Cómo se toma: En infusión, 2-3 vasos al día, sola o con plantas que potencien su acción como el malvavisco, el llantén y la pulmonaria. Se encuentra también en tintura y en extracto líquido.

Precauciones: A la planta fresca se le atribuye un efecto reactivo por efecto de la luz solar sobre la piel.

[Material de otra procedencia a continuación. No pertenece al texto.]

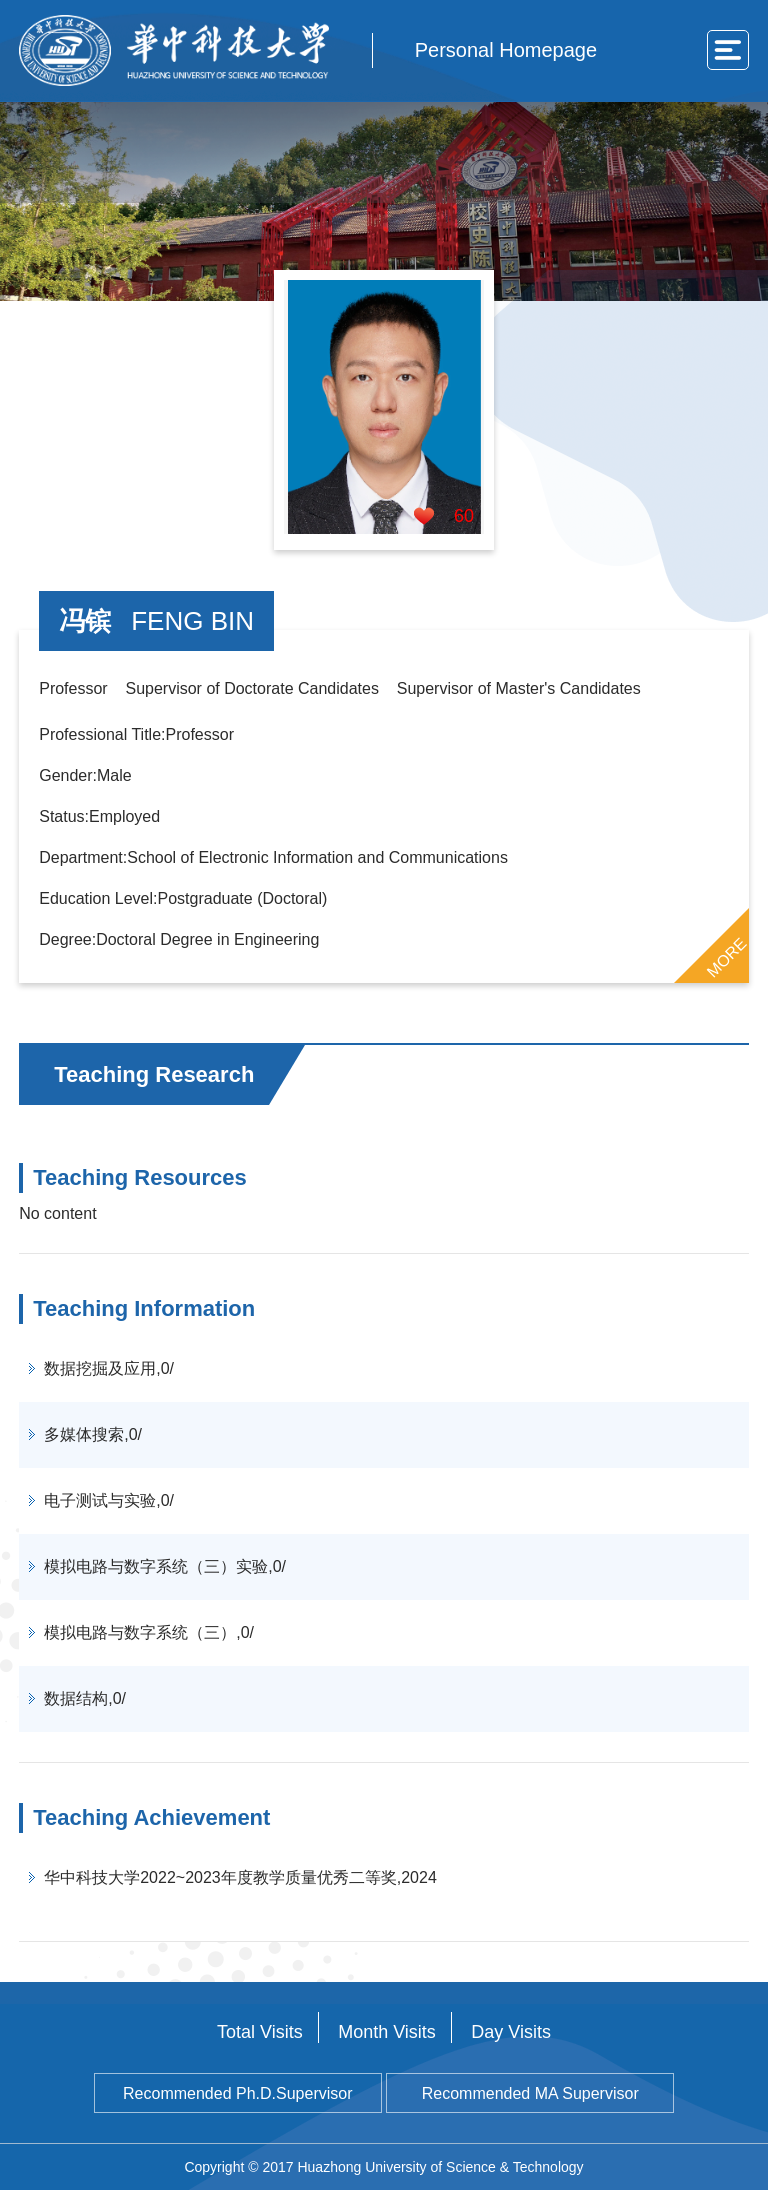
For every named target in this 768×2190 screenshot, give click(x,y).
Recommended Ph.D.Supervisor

Esencias para la tos   La aromaterapia tiene mucho que aportar para aliviar las afecciones respiratorias. El aceite esencial de laurel es antiséptico, expectorante y antiespasmódico, y es un buen aliado en caso de sinusitis, bronquitis crónica y asma. Se puede aplicar tópicamente en masaje  facial, en torno a la nariz y los ojos, o bien con la ayuda de un vaporizador para desinfectar el ambiente. Es mejor combinarlo con otros aceites apropiados como el de canela (para los escalofríos), cedro y mejorana (para la tos), lavando e hisopo (para la congestión) y eucalipto y salvia (para desactivar la acción viral)




REMEDIOS CASEROS


No se debe menoscabar el saber tradicional para afrontar determinados problemas de salud. Nuestros antepasados han sabido aprovecharse de los recursos que obtenían de su entorno natural para tratar de poner remedio a los males que con frecuencia les afectaban. Y la tos y la congestión han sido tratadas durante años con remedios naturales que se han legado de generación en generación.


Limón y miel, un clásico 

Basta con exprimir un limón, calentar el zumo un poco y añadirle dos cucharaditas de miel de tomillo. Se debe tomar a sorbos, caliente, durante el día. Limón y miel actúan como antisépticos y mucolíticos, y ayudan a reducir la congestión.


Cataplasma de mostaza

Es uno de los remedios más antiguos para tratar resfriados y gripe. Se requiere paciencia y dedicación para su elaboración. Combate la congestión y tiene un efecto antiséptico. Se mezclan dos cucharaditas de harina de mostaza y una de linaza en agua ligeramente caliente, hasta formar una pasta. Se extiende la pasta en una tela de algodón y se envuelve bien. Se aplica sobre el pecho, unos 15 minutos. 


Jarabe casero de malvavisco

Se mezclan a partes iguales (10 g) raíz de malvavisco, raíz de regaliz, liquen de Islandia, hojas de eucalipto, de tusílago y flores de chumbera. Tres cucharadas de la mezcla se ponen a hervir con dos cucharadas de azúcar negro. Se deja reposar 10 minutos y se filtra.